[Saved data entries]
# # # # # # #

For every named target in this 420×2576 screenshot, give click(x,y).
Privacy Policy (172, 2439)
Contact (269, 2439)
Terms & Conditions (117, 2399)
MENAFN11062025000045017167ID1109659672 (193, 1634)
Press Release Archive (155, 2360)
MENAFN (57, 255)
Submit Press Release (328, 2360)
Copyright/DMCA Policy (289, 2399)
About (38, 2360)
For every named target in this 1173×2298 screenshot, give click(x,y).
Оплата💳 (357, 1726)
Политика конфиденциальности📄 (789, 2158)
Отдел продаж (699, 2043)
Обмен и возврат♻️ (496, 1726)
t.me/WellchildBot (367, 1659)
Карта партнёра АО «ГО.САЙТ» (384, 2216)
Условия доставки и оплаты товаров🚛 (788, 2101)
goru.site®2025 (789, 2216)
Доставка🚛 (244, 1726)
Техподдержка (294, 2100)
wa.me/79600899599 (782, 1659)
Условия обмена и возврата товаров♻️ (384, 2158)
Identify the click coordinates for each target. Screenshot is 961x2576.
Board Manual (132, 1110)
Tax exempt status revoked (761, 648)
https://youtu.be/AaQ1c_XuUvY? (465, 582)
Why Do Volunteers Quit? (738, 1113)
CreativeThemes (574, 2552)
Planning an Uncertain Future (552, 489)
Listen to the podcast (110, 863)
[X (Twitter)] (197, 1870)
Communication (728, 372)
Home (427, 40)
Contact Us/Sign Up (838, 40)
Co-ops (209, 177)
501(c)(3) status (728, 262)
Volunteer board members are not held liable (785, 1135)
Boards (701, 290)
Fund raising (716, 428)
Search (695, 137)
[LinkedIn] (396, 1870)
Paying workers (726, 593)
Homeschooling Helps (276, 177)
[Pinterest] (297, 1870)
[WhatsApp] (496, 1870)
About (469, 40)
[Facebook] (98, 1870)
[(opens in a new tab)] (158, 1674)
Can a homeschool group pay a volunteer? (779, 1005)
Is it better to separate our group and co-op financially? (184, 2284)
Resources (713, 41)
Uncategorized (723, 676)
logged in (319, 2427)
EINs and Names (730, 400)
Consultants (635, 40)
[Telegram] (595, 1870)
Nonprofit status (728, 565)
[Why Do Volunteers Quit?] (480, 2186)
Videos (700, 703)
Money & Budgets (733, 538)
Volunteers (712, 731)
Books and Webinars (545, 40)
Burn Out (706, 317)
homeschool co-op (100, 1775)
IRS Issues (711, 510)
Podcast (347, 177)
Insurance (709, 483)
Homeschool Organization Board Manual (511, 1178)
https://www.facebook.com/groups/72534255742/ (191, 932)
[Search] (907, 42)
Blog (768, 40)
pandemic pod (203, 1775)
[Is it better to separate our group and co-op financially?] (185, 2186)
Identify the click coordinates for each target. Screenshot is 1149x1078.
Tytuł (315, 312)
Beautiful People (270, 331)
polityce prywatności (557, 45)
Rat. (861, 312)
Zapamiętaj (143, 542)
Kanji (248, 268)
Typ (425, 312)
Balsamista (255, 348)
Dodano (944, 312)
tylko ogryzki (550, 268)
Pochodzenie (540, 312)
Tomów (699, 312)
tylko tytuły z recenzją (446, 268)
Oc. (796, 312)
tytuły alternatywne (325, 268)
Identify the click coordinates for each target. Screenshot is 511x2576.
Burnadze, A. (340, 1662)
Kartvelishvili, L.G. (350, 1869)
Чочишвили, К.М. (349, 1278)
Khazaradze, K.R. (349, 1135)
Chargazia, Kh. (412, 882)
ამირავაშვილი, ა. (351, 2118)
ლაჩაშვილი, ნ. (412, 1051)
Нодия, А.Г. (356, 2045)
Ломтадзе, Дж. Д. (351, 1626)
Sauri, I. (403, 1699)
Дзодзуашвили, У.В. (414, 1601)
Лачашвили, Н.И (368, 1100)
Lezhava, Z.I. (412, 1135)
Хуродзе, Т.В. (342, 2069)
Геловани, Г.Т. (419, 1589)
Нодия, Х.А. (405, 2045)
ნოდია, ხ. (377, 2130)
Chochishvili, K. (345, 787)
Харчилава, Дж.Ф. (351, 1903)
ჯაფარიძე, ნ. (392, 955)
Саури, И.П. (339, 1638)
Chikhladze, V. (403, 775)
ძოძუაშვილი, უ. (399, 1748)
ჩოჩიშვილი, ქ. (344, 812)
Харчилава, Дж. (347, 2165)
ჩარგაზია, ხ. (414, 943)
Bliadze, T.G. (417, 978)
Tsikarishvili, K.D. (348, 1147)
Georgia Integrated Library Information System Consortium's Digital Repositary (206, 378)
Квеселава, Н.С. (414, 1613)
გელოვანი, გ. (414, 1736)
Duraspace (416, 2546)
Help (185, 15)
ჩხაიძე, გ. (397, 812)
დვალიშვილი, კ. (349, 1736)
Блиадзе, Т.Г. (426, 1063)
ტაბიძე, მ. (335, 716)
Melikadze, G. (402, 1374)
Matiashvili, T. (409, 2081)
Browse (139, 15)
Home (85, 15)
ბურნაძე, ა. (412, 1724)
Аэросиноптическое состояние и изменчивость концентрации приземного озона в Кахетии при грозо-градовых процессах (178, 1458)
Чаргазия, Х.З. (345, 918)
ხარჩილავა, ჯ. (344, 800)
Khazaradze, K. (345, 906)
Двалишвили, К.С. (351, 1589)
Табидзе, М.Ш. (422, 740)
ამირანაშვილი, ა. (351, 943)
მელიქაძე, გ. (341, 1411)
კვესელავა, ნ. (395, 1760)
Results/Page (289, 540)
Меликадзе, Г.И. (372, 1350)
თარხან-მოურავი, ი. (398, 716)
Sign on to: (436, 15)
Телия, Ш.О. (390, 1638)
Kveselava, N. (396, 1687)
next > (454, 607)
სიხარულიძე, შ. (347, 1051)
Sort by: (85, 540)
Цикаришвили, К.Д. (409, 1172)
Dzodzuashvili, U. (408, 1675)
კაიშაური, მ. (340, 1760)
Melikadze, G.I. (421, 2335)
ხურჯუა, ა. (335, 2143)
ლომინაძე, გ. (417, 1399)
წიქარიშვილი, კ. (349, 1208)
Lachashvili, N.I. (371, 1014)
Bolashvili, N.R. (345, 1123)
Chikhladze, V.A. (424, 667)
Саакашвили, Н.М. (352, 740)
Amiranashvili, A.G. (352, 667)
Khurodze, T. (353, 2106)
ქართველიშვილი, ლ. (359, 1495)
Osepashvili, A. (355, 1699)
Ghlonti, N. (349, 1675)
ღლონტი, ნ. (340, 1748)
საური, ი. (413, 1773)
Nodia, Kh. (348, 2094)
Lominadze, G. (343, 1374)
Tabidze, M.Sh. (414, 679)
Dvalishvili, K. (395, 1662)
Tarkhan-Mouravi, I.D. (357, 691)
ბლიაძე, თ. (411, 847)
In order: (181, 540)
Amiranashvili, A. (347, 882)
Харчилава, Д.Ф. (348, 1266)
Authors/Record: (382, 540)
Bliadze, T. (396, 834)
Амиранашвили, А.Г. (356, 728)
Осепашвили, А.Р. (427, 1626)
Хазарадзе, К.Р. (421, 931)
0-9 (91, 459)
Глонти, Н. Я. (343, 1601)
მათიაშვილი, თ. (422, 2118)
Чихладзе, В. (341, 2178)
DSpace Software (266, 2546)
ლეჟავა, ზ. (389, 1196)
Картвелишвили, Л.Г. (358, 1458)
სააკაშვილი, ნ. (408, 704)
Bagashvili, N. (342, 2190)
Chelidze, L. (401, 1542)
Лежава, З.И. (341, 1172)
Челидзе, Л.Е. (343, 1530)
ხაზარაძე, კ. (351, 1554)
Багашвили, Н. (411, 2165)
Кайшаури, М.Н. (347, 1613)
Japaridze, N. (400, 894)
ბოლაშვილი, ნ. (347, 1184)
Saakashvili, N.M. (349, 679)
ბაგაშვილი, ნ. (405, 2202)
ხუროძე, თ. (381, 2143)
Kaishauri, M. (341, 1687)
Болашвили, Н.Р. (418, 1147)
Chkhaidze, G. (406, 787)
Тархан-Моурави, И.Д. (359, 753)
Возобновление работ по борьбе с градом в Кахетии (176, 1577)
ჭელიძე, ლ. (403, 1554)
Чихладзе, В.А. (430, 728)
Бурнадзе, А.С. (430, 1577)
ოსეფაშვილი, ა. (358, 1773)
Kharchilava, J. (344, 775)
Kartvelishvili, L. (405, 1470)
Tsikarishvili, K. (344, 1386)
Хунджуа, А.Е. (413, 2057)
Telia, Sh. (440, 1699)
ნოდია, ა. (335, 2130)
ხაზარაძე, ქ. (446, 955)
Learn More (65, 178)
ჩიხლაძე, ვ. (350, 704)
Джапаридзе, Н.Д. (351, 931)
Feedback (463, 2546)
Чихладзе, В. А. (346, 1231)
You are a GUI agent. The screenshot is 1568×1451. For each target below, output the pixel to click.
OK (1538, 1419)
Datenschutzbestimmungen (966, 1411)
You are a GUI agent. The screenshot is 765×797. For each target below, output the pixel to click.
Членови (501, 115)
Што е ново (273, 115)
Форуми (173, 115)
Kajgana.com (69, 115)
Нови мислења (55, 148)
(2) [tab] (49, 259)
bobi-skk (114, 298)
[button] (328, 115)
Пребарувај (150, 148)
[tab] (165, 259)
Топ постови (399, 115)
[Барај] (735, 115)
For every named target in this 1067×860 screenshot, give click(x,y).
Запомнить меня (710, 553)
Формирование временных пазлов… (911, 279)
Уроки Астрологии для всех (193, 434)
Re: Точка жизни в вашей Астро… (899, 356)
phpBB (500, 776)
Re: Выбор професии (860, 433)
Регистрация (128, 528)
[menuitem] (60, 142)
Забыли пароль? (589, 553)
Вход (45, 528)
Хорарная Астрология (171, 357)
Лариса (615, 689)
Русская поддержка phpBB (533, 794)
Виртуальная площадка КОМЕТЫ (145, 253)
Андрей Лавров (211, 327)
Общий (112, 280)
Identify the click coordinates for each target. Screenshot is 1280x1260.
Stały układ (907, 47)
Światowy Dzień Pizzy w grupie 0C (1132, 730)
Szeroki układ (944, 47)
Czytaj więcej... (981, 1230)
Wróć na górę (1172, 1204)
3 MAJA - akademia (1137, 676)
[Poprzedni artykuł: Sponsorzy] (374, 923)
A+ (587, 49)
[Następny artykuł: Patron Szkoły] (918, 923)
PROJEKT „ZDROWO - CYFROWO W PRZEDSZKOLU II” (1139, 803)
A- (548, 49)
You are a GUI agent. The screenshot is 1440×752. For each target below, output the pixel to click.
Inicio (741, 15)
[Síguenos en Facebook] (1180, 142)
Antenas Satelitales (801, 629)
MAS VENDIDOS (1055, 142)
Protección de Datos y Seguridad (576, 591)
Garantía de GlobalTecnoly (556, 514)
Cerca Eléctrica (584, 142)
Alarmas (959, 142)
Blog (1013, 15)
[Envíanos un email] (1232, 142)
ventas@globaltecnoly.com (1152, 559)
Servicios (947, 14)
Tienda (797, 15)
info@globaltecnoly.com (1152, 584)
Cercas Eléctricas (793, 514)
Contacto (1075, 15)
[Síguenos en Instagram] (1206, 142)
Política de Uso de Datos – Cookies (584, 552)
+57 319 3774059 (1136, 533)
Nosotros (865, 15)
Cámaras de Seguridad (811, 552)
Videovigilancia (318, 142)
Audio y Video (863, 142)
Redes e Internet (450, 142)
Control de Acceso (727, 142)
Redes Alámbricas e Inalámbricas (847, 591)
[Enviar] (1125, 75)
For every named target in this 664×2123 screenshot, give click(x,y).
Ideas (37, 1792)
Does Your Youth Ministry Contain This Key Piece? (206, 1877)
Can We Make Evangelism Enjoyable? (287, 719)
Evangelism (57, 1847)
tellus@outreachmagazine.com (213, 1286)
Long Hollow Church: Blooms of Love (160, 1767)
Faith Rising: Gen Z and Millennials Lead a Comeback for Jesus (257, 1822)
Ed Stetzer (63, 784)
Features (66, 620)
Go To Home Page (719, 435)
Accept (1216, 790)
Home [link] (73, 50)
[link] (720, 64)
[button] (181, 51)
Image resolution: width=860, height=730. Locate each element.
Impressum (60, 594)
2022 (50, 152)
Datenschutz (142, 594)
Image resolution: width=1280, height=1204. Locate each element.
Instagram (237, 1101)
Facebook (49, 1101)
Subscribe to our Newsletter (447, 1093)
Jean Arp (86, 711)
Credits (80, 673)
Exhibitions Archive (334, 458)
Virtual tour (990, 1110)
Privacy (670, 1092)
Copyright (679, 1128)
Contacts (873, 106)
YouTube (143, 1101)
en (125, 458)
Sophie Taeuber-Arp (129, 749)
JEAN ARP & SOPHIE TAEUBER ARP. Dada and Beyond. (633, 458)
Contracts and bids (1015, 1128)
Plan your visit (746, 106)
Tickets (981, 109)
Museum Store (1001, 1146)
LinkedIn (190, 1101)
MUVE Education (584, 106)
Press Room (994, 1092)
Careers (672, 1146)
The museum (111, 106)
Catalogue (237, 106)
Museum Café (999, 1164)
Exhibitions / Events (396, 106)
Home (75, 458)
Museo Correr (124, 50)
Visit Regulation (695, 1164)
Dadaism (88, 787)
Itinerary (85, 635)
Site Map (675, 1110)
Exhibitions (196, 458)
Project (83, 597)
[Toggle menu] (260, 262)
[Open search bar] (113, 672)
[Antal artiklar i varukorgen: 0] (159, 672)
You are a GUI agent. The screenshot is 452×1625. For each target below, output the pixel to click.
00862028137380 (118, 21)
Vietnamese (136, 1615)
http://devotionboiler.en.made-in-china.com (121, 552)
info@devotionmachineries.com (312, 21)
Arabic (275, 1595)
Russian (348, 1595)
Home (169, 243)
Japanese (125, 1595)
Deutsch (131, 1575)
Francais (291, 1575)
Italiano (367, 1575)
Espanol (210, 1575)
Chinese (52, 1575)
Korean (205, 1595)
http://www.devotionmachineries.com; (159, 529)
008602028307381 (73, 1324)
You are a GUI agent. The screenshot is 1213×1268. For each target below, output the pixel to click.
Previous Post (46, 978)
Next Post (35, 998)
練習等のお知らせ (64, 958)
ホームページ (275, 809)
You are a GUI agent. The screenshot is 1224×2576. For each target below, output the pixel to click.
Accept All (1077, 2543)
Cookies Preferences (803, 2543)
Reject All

# # # # # # #

→ Task goal
From the records above, repeat exactly the lines from the one with "info@globaltecnoly.com (1152, 584)" through the one with "tellus@outreachmagazine.com (213, 1286)", both included.

→ Solution for this problem
info@globaltecnoly.com (1152, 584)
Cercas Eléctricas (793, 514)
Contacto (1075, 15)
[Síguenos en Instagram] (1206, 142)
Política de Uso de Datos – Cookies (584, 552)
+57 319 3774059 (1136, 533)
Nosotros (865, 15)
Cámaras de Seguridad (811, 552)
Videovigilancia (318, 142)
Audio y Video (863, 142)
Redes e Internet (450, 142)
Control de Acceso (727, 142)
Redes Alámbricas e Inalámbricas (847, 591)
[Enviar] (1125, 75)
For every named target in this 664×2123 screenshot, give click(x,y).
Ideas (37, 1792)
Does Your Youth Ministry Contain This Key Piece? (206, 1877)
Can We Make Evangelism Enjoyable? (287, 719)
Evangelism (57, 1847)
tellus@outreachmagazine.com (213, 1286)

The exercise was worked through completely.